:: What is needed ::
The answer must be a word-for-word copy of the records below, with every picture left out.
::::
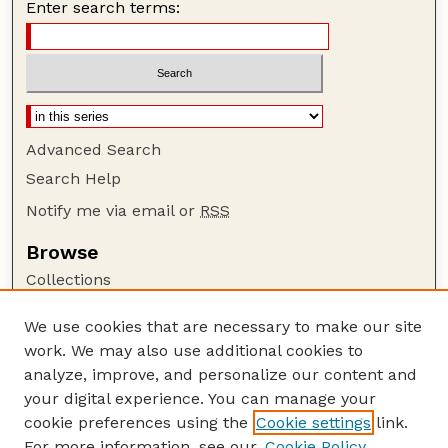
Enter search terms:
Advanced Search
Search Help
Notify me via email or
RSS
Browse
Collections
Disciplines
We use cookies that are necessary to make our site
Authors
work. We may also use additional cookies to
Author Corner
analyze, improve, and personalize our content and
your digital experience. You can manage your
Author FAQ
cookie preferences using the
Cookie settings
link.
Guide to Submitting
For more information, see our
Cookie Policy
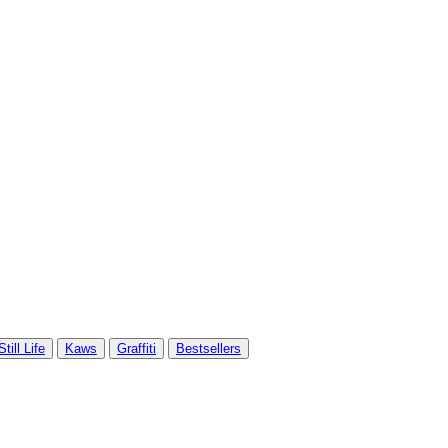
Still Life
Kaws
Graffiti
Bestsellers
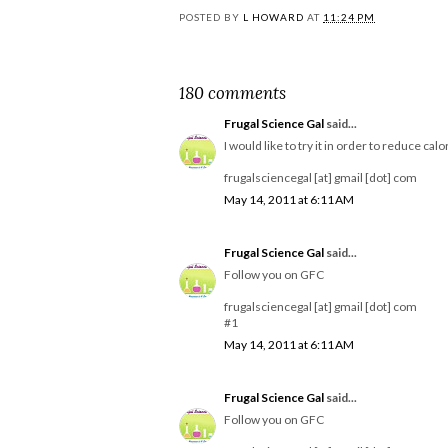
POSTED BY
L HOWARD
AT
11:24 PM
180 comments
Frugal Science Gal
said...
I would like to try it in order to reduce calo
frugalsciencegal [at] gmail [dot] com
May 14, 2011 at 6:11 AM
Frugal Science Gal
said...
Follow you on GFC
frugalsciencegal [at] gmail [dot] com
#1
May 14, 2011 at 6:11 AM
Frugal Science Gal
said...
Follow you on GFC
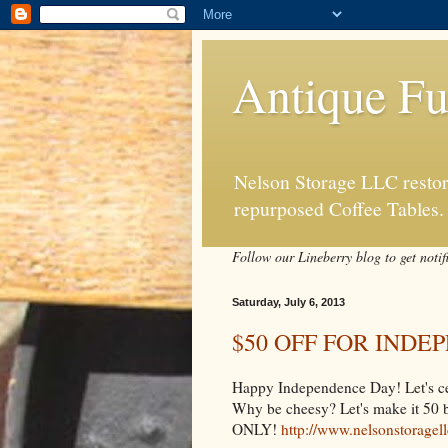
Antique Fu
Nelson Storage LLC restore
repurposed Coffee Tables.
Follow our Lineberry blog to get notif
Saturday, July 6, 2013
$50 OFF FOR IND
Happy Independence Day! Let's celeb
Why be cheesy? Let's make it
ONLY!
http://www.nelsonstoragel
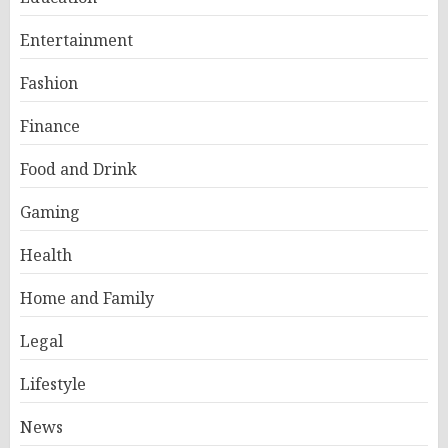
Entertainment
Fashion
Finance
Food and Drink
Gaming
Health
Home and Family
Legal
Lifestyle
News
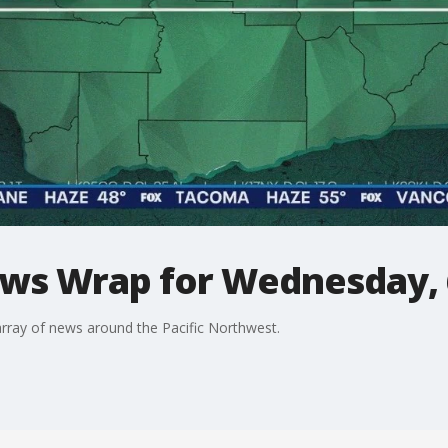
ws Wrap for Wednesday, 
ray of news around the Pacific Northwest.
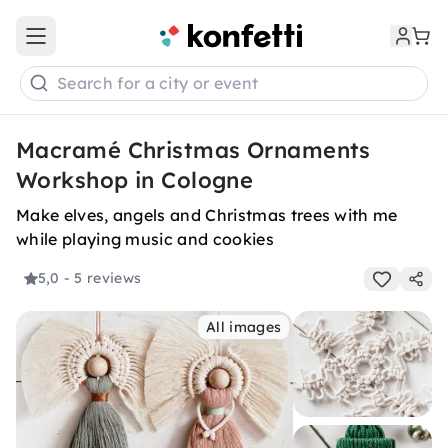
Open main menu
Search for a city or event
Macramé Christmas Ornaments
Workshop in Cologne
Make elves, angels and Christmas trees with me
while playing music and cookies
5,0
- 5 reviews
All images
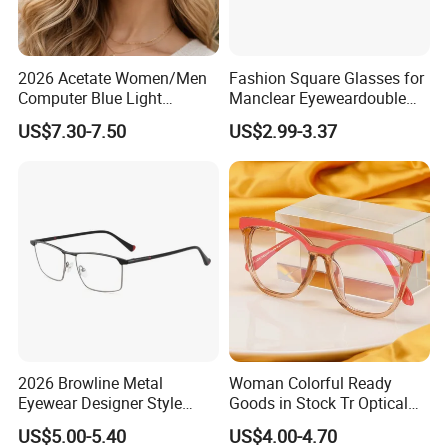
2026 Acetate Women/Men
Fashion Square Glasses for
Computer Blue Light
Manclear Eyeweardouble
Glasses Eyeglasses Frames
Colors Eyeglasses Tr90
US$7.30-7.50
US$2.99-3.37
for Fashion Optical Frame
2026 Browline Metal
Woman Colorful Ready
Eyewear Designer Style
Goods in Stock Tr Optical
Vision Glasses Popular
Frame
US$5.00-5.40
US$4.00-4.70
Modern Clear Optical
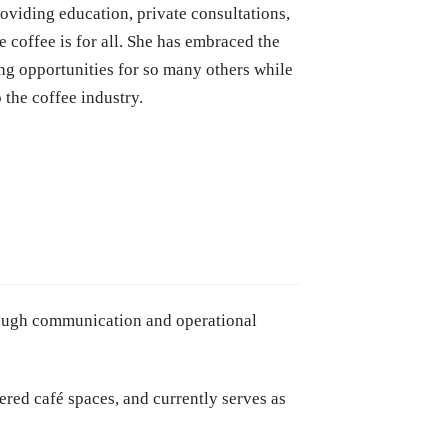
roviding education, private consultations,
e coffee is for all. She has embraced the
ing opportunities for so many others while
the coffee industry.
hrough communication and operational
red café spaces, and currently serves as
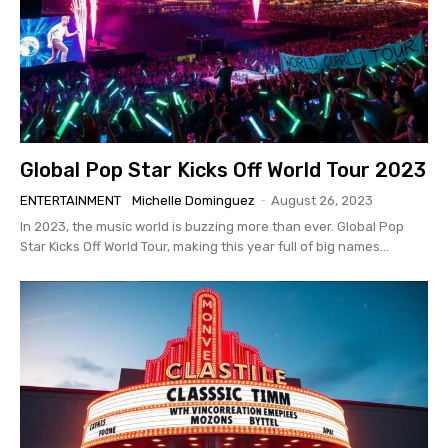
Global Pop Star Kicks Off World Tour 2023
ENTERTAINMENT
Michelle Dominguez
-
August 26, 2023
In 2023, the music world is buzzing more than ever. Global Pop
Star Kicks Off World Tour, making this year full of big names...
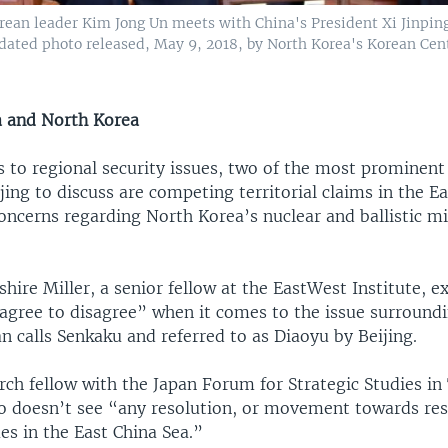
rean leader Kim Jong Un meets with China's President Xi Jinping
ndated photo released, May 9, 2018, by North Korea's Korean Ce
a and North Korea
 to regional security issues, two of the most prominent 
ing to discuss are competing territorial claims in the E
oncerns regarding North Korea’s nuclear and ballistic mi
hire Miller, a senior fellow at the EastWest Institute, e
“agree to disagree” when it comes to the issue surround
an calls Senkaku and referred to as Diaoyu by Beijing.
rch fellow with the Japan Forum for Strategic Studies in
 doesn’t see “any resolution, or movement towards res
ues in the East China Sea.”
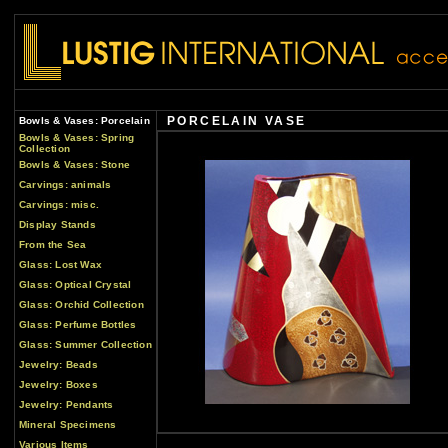
PORCELAIN VASE
Bowls & Vases: Porcelain
Bowls & Vases: Spring
Collection
Bowls & Vases: Stone
Carvings: animals
Carvings: misc.
Display Stands
From the Sea
Glass: Lost Wax
Glass: Optical Crystal
Glass: Orchid Collection
Glass: Perfume Bottles
Glass: Summer Collection
Jewelry: Beads
Jewelry: Boxes
Jewelry: Pendants
Mineral Specimens
Various Items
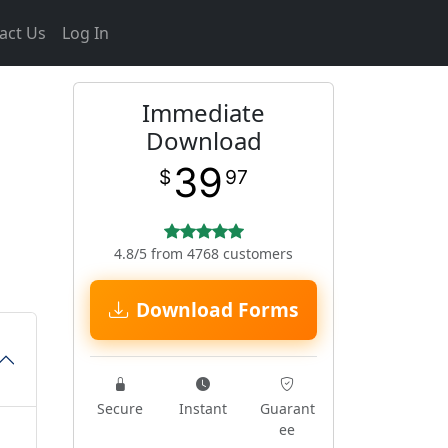
act Us
Log In
Immediate
Download
39
$
97
4.8/5 from 4768 customers
Download Forms
Secure
Instant
Guarant
ee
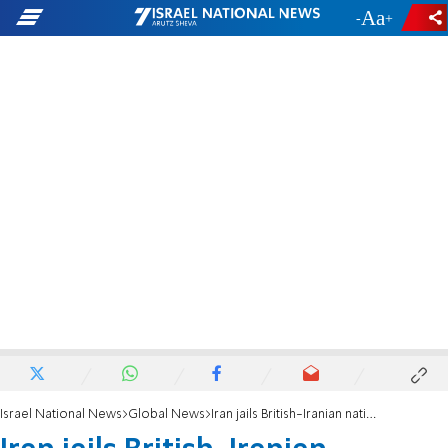
-
+
Israel National News
Global News
Iran jails British-Iranian national for spying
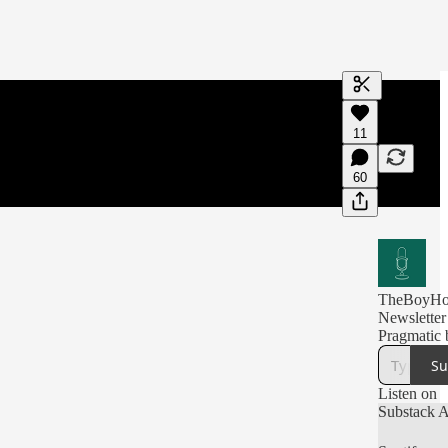
Generate tra
11
A transcript 
editing.
60
TheBoyHot
Newsletter
Pragmatic 
Su
Listen on
Substack 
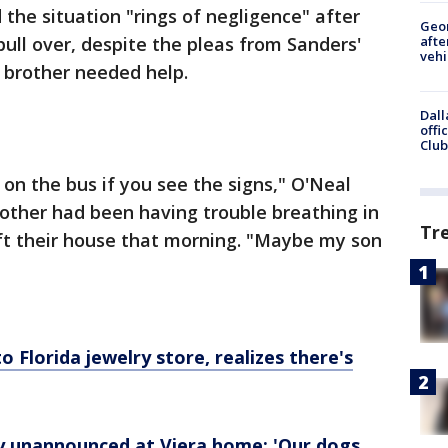
he situation "rings of negligence" after
Geo
afte
 pull over, despite the pleas from Sanders'
vehi
r brother needed help.
Dall
offi
Club
t on the bus if you see the signs," O'Neal
brother had been having trouble breathing in
Tr
eft their house that morning. "Maybe my son
o Florida jewelry store, realizes there's
by unannounced at Viera home: 'Our dogs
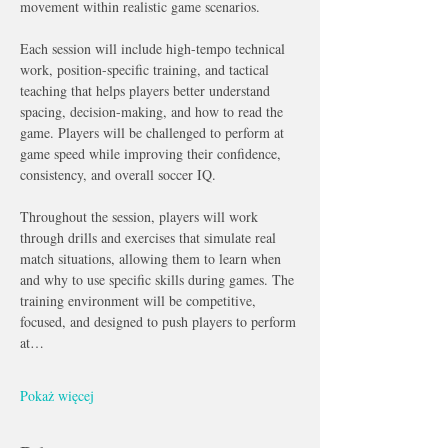
movement within realistic game scenarios.
Each session will include high-tempo technical 
work, position-specific training, and tactical 
teaching that helps players better understand 
spacing, decision-making, and how to read the 
game. Players will be challenged to perform at 
game speed while improving their confidence, 
consistency, and overall soccer IQ.
Throughout the session, players will work 
through drills and exercises that simulate real 
match situations, allowing them to learn when 
and why to use specific skills during games. The 
training environment will be competitive, 
focused, and designed to push players to perform 
at…
Pokaż więcej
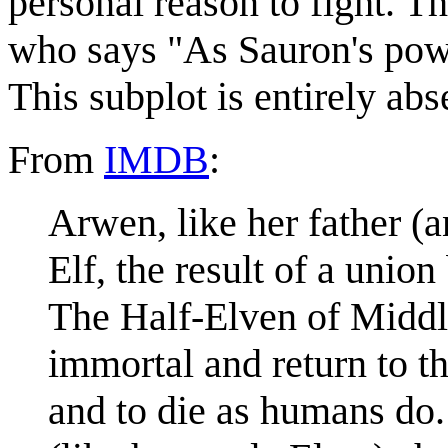
personal reason to fight. T
who says "As Sauron's powe
This subplot is entirely ab
From
IMDB
:
Arwen, like her father (a
Elf, the result of a uni
The Half-Elven of Middle
immortal and return to t
and to die as humans do.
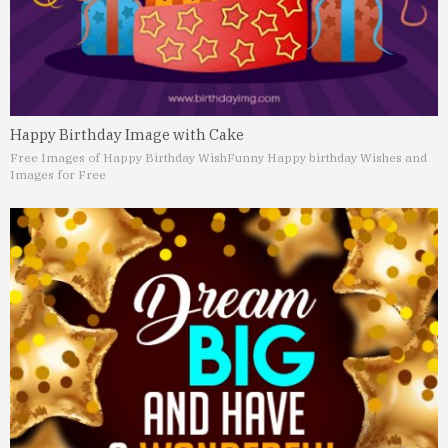
Happy Birthday Image with Cake
Free Images of Happy Birthday Wish
Funny Happy birthday Wishes and
Images for Free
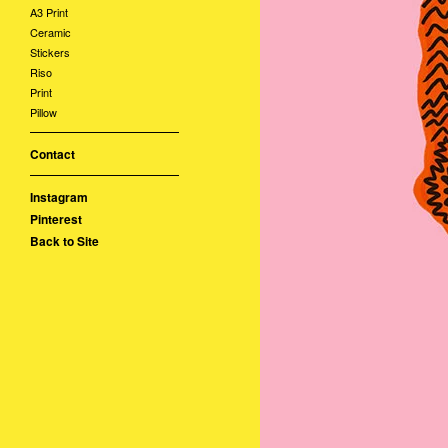
A3 Print
Ceramic
Stickers
Riso
Print
Pillow
Contact
Instagram
Pinterest
Back to Site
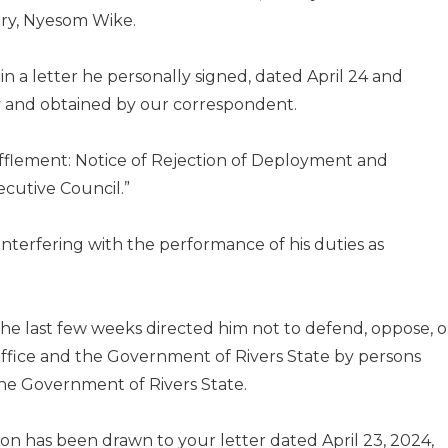
tory, Nyesom Wike.
n a letter he personally signed, dated April 24 and
 and obtained by our correspondent.
ufflement: Notice of Rejection of Deployment and
ecutive Council.”
nterfering with the performance of his duties as
the last few weeks directed him not to defend, oppose, o
s office and the Government of Rivers State by persons
he Government of Rivers State.
tion has been drawn to your letter dated April 23, 2024,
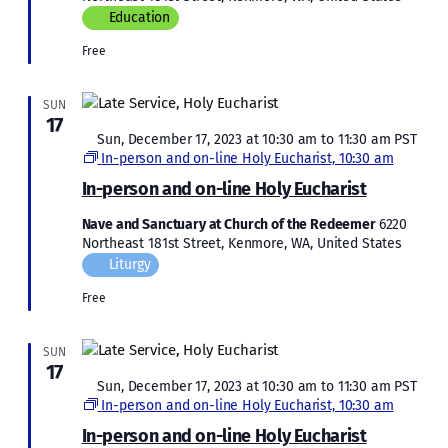
Education
Free
SUN
17
Featured
Sun, December 17, 2023 at 10:30 am
to
11:30 am
PST
In-person and on-line Holy Eucharist, 10:30 am
In-person and on-line Holy Eucharist
Nave and Sanctuary at Church of the Redeemer
6220
Northeast 181st Street, Kenmore, WA, United States
Liturgy
Free
SUN
17
Featured
Sun, December 17, 2023 at 10:30 am
to
11:30 am
PST
In-person and on-line Holy Eucharist, 10:30 am
In-person and on-line Holy Eucharist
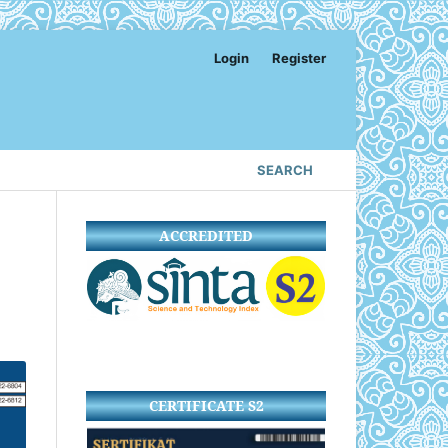
Login
Register
SEARCH
ACCREDITED
CERTIFICATE S2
::::
:: Response to this exercise ::
Enter search terms:
Advanced Search
Search Help
Notify me via email or
RSS
Browse
Collections
Disciplines
We use cookies that are necessary to make our site
Authors
work. We may also use additional cookies to
Author Corner
analyze, improve, and personalize our content and
your digital experience. You can manage your
Author FAQ
cookie preferences using the
Cookie settings
link.
Guide to Submitting
For more information, see our
Cookie Policy
Still Life
Kaws
Graffiti
Bestsellers
POSTED BY
L HOWARD
AT
11:24 PM
180 comments
Frugal Science Gal
said...
I would like to try it in order to reduce calo
frugalsciencegal [at] gmail [dot] com
May 14, 2011 at 6:11 AM
Frugal Science Gal
said...
Follow you on GFC
frugalsciencegal [at] gmail [dot] com
#1
May 14, 2011 at 6:11 AM
Frugal Science Gal
said...
Follow you on GFC
Antique Fu
Nelson Storage LLC restore
repurposed Coffee Tables.
Follow our Lineberry blog to get notif
Saturday, July 6, 2013
$50 OFF FOR IND
Happy Independence Day! Let's celeb
Why be cheesy? Let's make it
ONLY!
http://www.nelsonstoragel
Entertainment
Fashion
Finance
Food and Drink
Gaming
Health
Home and Family
Legal
Lifestyle
News
ws Wrap for Wednesday, 
ray of news around the Pacific Northwest.
Open main menu
Search for a city or event
Macramé Christmas Ornaments
Workshop in Cologne
Make elves, angels and Christmas trees with me
while playing music and cookies
5,0
- 5 reviews
All images
2026 Acetate Women/Men
Fashion Square Glasses for
Computer Blue Light
Manclear Eyeweardouble
Glasses Eyeglasses Frames
Colors Eyeglasses Tr90
US$7.30-7.50
US$2.99-3.37
for Fashion Optical Frame
2026 Browline Metal
Woman Colorful Ready
Eyewear Designer Style
Goods in Stock Tr Optical
Vision Glasses Popular
Frame
US$5.00-5.40
US$4.00-4.70
Modern Clear Optical
roviding education, private consultations,
e coffee is for all. She has embraced the
ing opportunities for so many others while
the coffee industry.
hrough communication and operational
red café spaces, and currently serves as
Global Pop Star Kicks Off World Tour 2023
ENTERTAINMENT
Michelle Dominguez
-
August 26, 2023
In 2023, the music world is buzzing more than ever. Global Pop
Star Kicks Off World Tour, making this year full of big names...
rean leader Kim Jong Un meets with China's President Xi Jinping
ndated photo released, May 9, 2018, by North Korea's Korean Ce
a and North Korea
 to regional security issues, two of the most prominent 
ing to discuss are competing territorial claims in the E
oncerns regarding North Korea’s nuclear and ballistic mi
hire Miller, a senior fellow at the EastWest Institute, e
“agree to disagree” when it comes to the issue surround
an calls Senkaku and referred to as Diaoyu by Beijing.
rch fellow with the Japan Forum for Strategic Studies in
 doesn’t see “any resolution, or movement towards res
ues in the East China Sea.”
PORCELAIN VASE
Bowls & Vases: Porcelain
Bowls & Vases: Spring
Collection
Bowls & Vases: Stone
Carvings: animals
Carvings: misc.
Display Stands
From the Sea
Glass: Lost Wax
Glass: Optical Crystal
Glass: Orchid Collection
Glass: Perfume Bottles
Glass: Summer Collection
Jewelry: Beads
Jewelry: Boxes
Jewelry: Pendants
Mineral Specimens
Various Items
act Us
Log In
Immediate
Download
39
$
97
4.8/5 from 4768 customers
Download Forms
Secure
Instant
Guarant
ee
-
+
Israel National News
Global News
Iran jails British-Iranian national for spying
Generate tra
11
A transcript 
editing.
60
TheBoyHot
Newsletter
Pragmatic 
Su
Listen on
Substack 
he situation "rings of negligence" after
Geo
afte
 pull over, despite the pleas from Sanders'
vehi
r brother needed help.
Dall
offi
Club
t on the bus if you see the signs," O'Neal
brother had been having trouble breathing in
Tr
eft their house that morning. "Maybe my son
o Florida jewelry store, realizes there's
by unannounced at Viera home: 'Our dogs
movement within realistic game scenarios.
Each session will include high-tempo technical 
work, position-specific training, and tactical 
teaching that helps players better understand 
spacing, decision-making, and how to read the 
game. Players will be challenged to perform at 
game speed while improving their confidence, 
consistency, and overall soccer IQ.
Throughout the session, players will work 
through drills and exercises that simulate real 
match situations, allowing them to learn when 
and why to use specific skills during games. The 
training environment will be competitive, 
focused, and designed to push players to perform 
at…
Pokaż więcej
personal reason to fight. T
who says "As Sauron's powe
This subplot is entirely ab
From
IMDB
:
Arwen, like her father (a
Elf, the result of a uni
The Half-Elven of Middle
immortal and return to t
and to die as humans do.
Happy Birthday Image with Cake
Free Images of Happy Birthday Wish
Funny Happy birthday Wishes and
Images for Free
A3 Print
Ceramic
Stickers
Riso
Print
Pillow
Contact
Instagram
Pinterest
Back to Site
tory, Nyesom Wike.
n a letter he personally signed, dated April 24 and
 and obtained by our correspondent.
ufflement: Notice of Rejection of Deployment and
ecutive Council.”
nterfering with the performance of his duties as
the last few weeks directed him not to defend, oppose, o
s office and the Government of Rivers State by persons
he Government of Rivers State.
tion has been drawn to your letter dated April 23, 2024,
Education
Free
SUN
17
Featured
Sun, December 17, 2023 at 10:30 am
to
11:30 am
PST
In-person and on-line Holy Eucharist, 10:30 am
In-person and on-line Holy Eucharist
Nave and Sanctuary at Church of the Redeemer
6220
Northeast 181st Street, Kenmore, WA, United States
Liturgy
Free
SUN
17
Featured
Sun, December 17, 2023 at 10:30 am
to
11:30 am
PST
In-person and on-line Holy Eucharist, 10:30 am
In-person and on-line Holy Eucharist
Login
Register
SEARCH
ACCREDITED
CERTIFICATE S2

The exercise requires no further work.